=== EXERCISE DESCRIPTION ===
Retype each line below precisely.

=== MATERIAL SHOWN ===
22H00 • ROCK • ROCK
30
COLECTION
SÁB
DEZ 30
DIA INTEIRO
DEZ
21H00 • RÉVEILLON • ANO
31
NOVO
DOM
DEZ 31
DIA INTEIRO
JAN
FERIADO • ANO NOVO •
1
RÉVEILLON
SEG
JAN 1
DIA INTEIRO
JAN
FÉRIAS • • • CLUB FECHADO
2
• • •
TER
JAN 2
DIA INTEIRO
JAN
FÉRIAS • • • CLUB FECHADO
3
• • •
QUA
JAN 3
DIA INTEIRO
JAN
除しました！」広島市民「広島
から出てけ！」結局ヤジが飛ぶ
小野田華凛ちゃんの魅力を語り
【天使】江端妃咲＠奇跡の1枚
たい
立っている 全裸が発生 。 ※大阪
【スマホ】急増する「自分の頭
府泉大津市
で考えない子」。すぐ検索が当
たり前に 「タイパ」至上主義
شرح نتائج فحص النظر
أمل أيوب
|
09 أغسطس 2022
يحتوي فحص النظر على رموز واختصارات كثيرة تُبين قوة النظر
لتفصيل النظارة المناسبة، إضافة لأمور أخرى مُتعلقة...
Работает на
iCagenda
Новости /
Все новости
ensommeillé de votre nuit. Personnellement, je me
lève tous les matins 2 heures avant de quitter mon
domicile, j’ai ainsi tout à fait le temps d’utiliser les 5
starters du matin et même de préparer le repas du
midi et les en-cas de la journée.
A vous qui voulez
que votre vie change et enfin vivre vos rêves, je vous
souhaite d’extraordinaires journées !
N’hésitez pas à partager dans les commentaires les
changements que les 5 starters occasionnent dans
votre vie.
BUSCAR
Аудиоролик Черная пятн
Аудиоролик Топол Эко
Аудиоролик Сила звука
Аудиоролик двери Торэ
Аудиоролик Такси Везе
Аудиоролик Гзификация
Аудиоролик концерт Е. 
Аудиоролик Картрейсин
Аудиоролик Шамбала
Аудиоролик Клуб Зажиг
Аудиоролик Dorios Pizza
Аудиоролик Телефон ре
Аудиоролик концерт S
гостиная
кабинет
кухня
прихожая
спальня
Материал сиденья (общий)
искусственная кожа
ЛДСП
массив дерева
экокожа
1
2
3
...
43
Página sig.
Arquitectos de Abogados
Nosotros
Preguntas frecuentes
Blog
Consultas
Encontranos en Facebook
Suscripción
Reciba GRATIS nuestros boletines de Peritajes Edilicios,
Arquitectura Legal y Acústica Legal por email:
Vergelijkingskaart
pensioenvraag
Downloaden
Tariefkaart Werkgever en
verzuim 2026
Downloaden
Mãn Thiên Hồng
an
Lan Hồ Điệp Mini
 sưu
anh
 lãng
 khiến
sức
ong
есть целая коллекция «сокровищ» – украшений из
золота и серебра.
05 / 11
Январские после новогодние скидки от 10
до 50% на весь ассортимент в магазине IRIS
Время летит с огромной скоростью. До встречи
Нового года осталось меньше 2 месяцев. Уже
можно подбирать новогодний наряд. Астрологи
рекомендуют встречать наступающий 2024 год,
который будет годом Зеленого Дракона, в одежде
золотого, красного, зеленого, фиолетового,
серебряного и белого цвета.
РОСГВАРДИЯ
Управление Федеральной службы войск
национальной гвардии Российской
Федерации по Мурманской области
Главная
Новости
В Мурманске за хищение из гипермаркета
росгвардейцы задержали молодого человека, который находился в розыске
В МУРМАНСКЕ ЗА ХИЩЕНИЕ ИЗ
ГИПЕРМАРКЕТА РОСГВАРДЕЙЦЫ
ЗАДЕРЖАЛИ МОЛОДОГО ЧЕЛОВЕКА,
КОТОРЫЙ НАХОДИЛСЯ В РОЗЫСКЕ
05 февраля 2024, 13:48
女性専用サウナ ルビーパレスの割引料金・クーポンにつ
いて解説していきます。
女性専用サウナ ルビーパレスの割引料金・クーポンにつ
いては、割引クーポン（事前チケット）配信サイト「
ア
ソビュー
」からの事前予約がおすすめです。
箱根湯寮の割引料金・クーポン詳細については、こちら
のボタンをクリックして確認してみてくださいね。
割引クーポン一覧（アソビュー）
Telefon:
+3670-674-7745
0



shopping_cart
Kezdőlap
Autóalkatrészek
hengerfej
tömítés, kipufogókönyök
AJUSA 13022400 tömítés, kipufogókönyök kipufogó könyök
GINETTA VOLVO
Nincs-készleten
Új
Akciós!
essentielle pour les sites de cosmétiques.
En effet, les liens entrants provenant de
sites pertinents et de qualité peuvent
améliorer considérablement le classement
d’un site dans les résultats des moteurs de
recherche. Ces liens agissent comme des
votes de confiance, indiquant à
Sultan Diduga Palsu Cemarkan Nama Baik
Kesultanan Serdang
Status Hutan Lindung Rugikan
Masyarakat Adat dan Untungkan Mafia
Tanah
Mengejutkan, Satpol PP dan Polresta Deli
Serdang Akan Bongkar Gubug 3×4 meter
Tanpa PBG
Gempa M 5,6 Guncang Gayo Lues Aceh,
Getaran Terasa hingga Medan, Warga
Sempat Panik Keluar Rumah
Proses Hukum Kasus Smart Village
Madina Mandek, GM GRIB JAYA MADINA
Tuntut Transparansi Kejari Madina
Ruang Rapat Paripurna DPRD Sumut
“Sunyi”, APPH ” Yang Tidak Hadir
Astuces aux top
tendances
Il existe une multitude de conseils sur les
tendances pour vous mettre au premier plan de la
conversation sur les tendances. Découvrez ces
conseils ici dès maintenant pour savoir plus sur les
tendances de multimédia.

=== OUTPUT ===
22H00 • ROCK • ROCK
30
COLECTION
SÁB
DEZ 30
DIA INTEIRO
DEZ
21H00 • RÉVEILLON • ANO
31
NOVO
DOM
DEZ 31
DIA INTEIRO
JAN
FERIADO • ANO NOVO •
1
RÉVEILLON
SEG
JAN 1
DIA INTEIRO
JAN
FÉRIAS • • • CLUB FECHADO
2
• • •
TER
JAN 2
DIA INTEIRO
JAN
FÉRIAS • • • CLUB FECHADO
3
• • •
QUA
JAN 3
DIA INTEIRO
JAN
除しました！」広島市民「広島
から出てけ！」結局ヤジが飛ぶ
小野田華凛ちゃんの魅力を語り
【天使】江端妃咲＠奇跡の1枚
たい
立っている 全裸が発生 。 ※大阪
【スマホ】急増する「自分の頭
府泉大津市
で考えない子」。すぐ検索が当
たり前に 「タイパ」至上主義
شرح نتائج فحص النظر
أمل أيوب
|
09 أغسطس 2022
يحتوي فحص النظر على رموز واختصارات كثيرة تُبين قوة النظر
لتفصيل النظارة المناسبة، إضافة لأمور أخرى مُتعلقة...
Работает на
iCagenda
Новости /
Все новости
ensommeillé de votre nuit. Personnellement, je me
lève tous les matins 2 heures avant de quitter mon
domicile, j’ai ainsi tout à fait le temps d’utiliser les 5
starters du matin et même de préparer le repas du
midi et les en-cas de la journée.
A vous qui voulez
que votre vie change et enfin vivre vos rêves, je vous
souhaite d’extraordinaires journées !
N’hésitez pas à partager dans les commentaires les
changements que les 5 starters occasionnent dans
votre vie.
BUSCAR
Аудиоролик Черная пятн
Аудиоролик Топол Эко
Аудиоролик Сила звука
Аудиоролик двери Торэ
Аудиоролик Такси Везе
Аудиоролик Гзификация
Аудиоролик концерт Е. 
Аудиоролик Картрейсин
Аудиоролик Шамбала
Аудиоролик Клуб Зажиг
Аудиоролик Dorios Pizza
Аудиоролик Телефон ре
Аудиоролик концерт S
гостиная
кабинет
кухня
прихожая
спальня
Материал сиденья (общий)
искусственная кожа
ЛДСП
массив дерева
экокожа
1
2
3
...
43
Página sig.
Arquitectos de Abogados
Nosotros
Preguntas frecuentes
Blog
Consultas
Encontranos en Facebook
Suscripción
Reciba GRATIS nuestros boletines de Peritajes Edilicios,
Arquitectura Legal y Acústica Legal por email:
Vergelijkingskaart
pensioenvraag
Downloaden
Tariefkaart Werkgever en
verzuim 2026
Downloaden
Mãn Thiên Hồng
an
Lan Hồ Điệp Mini
 sưu
anh
 lãng
 khiến
sức
ong
есть целая коллекция «сокровищ» – украшений из
золота и серебра.
05 / 11
Январские после новогодние скидки от 10
до 50% на весь ассортимент в магазине IRIS
Время летит с огромной скоростью. До встречи
Нового года осталось меньше 2 месяцев. Уже
можно подбирать новогодний наряд. Астрологи
рекомендуют встречать наступающий 2024 год,
который будет годом Зеленого Дракона, в одежде
золотого, красного, зеленого, фиолетового,
серебряного и белого цвета.
РОСГВАРДИЯ
Управление Федеральной службы войск
национальной гвардии Российской
Федерации по Мурманской области
Главная
Новости
В Мурманске за хищение из гипермаркета
росгвардейцы задержали молодого человека, который находился в розыске
В МУРМАНСКЕ ЗА ХИЩЕНИЕ ИЗ
ГИПЕРМАРКЕТА РОСГВАРДЕЙЦЫ
ЗАДЕРЖАЛИ МОЛОДОГО ЧЕЛОВЕКА,
КОТОРЫЙ НАХОДИЛСЯ В РОЗЫСКЕ
05 февраля 2024, 13:48
女性専用サウナ ルビーパレスの割引料金・クーポンにつ
いて解説していきます。
女性専用サウナ ルビーパレスの割引料金・クーポンにつ
いては、割引クーポン（事前チケット）配信サイト「
ア
ソビュー
」からの事前予約がおすすめです。
箱根湯寮の割引料金・クーポン詳細については、こちら
のボタンをクリックして確認してみてくださいね。
割引クーポン一覧（アソビュー）
Telefon:
+3670-674-7745
0



shopping_cart
Kezdőlap
Autóalkatrészek
hengerfej
tömítés, kipufogókönyök
AJUSA 13022400 tömítés, kipufogókönyök kipufogó könyök
GINETTA VOLVO
Nincs-készleten
Új
Akciós!
essentielle pour les sites de cosmétiques.
En effet, les liens entrants provenant de
sites pertinents et de qualité peuvent
améliorer considérablement le classement
d’un site dans les résultats des moteurs de
recherche. Ces liens agissent comme des
votes de confiance, indiquant à
Sultan Diduga Palsu Cemarkan Nama Baik
Kesultanan Serdang
Status Hutan Lindung Rugikan
Masyarakat Adat dan Untungkan Mafia
Tanah
Mengejutkan, Satpol PP dan Polresta Deli
Serdang Akan Bongkar Gubug 3×4 meter
Tanpa PBG
Gempa M 5,6 Guncang Gayo Lues Aceh,
Getaran Terasa hingga Medan, Warga
Sempat Panik Keluar Rumah
Proses Hukum Kasus Smart Village
Madina Mandek, GM GRIB JAYA MADINA
Tuntut Transparansi Kejari Madina
Ruang Rapat Paripurna DPRD Sumut
“Sunyi”, APPH ” Yang Tidak Hadir
Astuces aux top
tendances
Il existe une multitude de conseils sur les
tendances pour vous mettre au premier plan de la
conversation sur les tendances. Découvrez ces
conseils ici dès maintenant pour savoir plus sur les
tendances de multimédia.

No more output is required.